Hun werk deed me altijd denken aan de muziek van een goede rockband, die in wezen niet meer is dan een moderne variant op de Rolling Stones. Daar is helemaal niets mis mee, integendeel. Maar ik wilde dat niet. Ik wilde iets nieuws, een heel persoonlijke stijl. Daarmee maakte ik het voor mezelf verdomd lastig om een plek te bevechten bij het publiek. Mijn werk refereerde immers nergens aan." 

Wat waren uw inspiratiebronnen dan?

„Films natuurlijk, maar ook schilders als Henri Matisse en Paul Gauguin. Dat laatste klinkt misschien wel logisch als je mijn werk ziet. Maar Robert Crumb was voor mij bijvoorbeeld ook een inspirator. Ik absorbeer alles. Ik ben enorm visueel ingesteld. Alles wat ik zie, vermaal ik in mijn hersens en wil ik daarna ordenen op papier. Het werkt als een soort trechter. Aan de bovenkant gaan er allerlei invloeden in - films, Moebius - en aan de onderkant vloeit daar Loustal uit!

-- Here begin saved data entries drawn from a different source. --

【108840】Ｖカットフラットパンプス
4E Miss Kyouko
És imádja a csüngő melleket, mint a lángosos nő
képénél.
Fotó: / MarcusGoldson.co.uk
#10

Zelf heb ik architectuur gestudeerd. Strips maakte ik in die periode vooral als afleiding. Na mijn diensttijd in Marokko besloot ik echter me volledig op het beeldverhaal te richten. Architectuur is echt te saai. Het was ook wel een goede tijd om zo'n beslissing te nemen. Begin jaren '8o zat er enorm veel groei in de sector. Uitgevers gaven steeds meer strips uit. Er was veel werk. Ik rolde er makkelijk in." 

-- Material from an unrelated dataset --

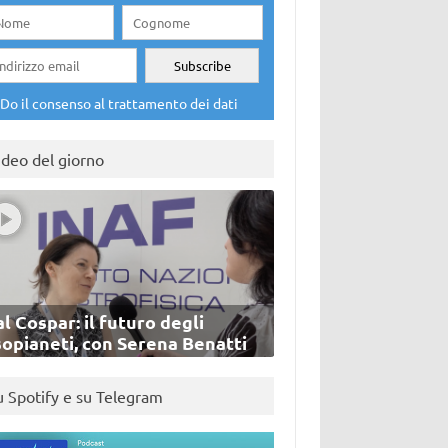
Do il consenso al trattamento dei dati
ideo del giorno
l Cospar: il futuro degli
sopianeti, con Serena Benatti
u Spotify e su Telegram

Zou dat nu moeilijker zijn voor een auteur als u?

„Zeer zeker. Voor mij was het een goede tijd om te beginnen. Nu is dat lastiger. Zeker voor iemand die werk maakt dat afwijkt van de doorsnee strips die lekker `in het oog liggen'. In mijn tijd waren er nog meer mogelijkheden om je werk voor te publiceren in tijdschriften. Er was een betaald podium voor beginnelingen. Dat gaf niet alleen meer vrijheid, maar

je werkte ook minder geïsoleerd. Op de redactie zag je andere auteurs. Je kon overleggen, ideeën delen, elkaar helpen. Het was een gezellige tijd. Nu zit iedereen thuis in zijn werkkamer in zijn eentje te zwoegen."

Waar werkt u nu aan?

„Na Schurkenbloed had ik het weer eventjes gehad met strips. Ik werkte aan twee kinderboeken, een reisverslag en schilderijen. Inmiddels heb ik weer zin in een project voor de langere termijn. Ik wil weer iets vertellen. Ik heb diverse mensen gevraagd een verhaal voor me te verzinnen. Ik heb nu meerdere synopsissen op de plank liggen, waaronder weer een van Paringaux. Ook heb ik veel boeken gelezen om te zien of die te verstrippen zijn, zoals ik destijds met het werk van Coatalem heb gedaan. Al een tijd lang speel ik met het idee iets met de policiers van Georges Simenon te doen. Nu werk ik aan twee stripalbums tegelijk. Het eerste is de verstripping van een verhaal van Dennis Lehane uit zijn verhalenbundel Coronado. Dat is voor de nieuwe reeks Kaliber bij uitgeverij Casterman. Het tweede bestaat uit een aantal korte verhalen van een pagina of drie naar het werk van Tonino Benacquista. Het zijn vrolijke verhalen met een happy end. Dat is iets heel nieuws voor mij. Mijn vrouw is er erg blij mee. Eindelijk eens iets wat niet zo zwaar op de hand is."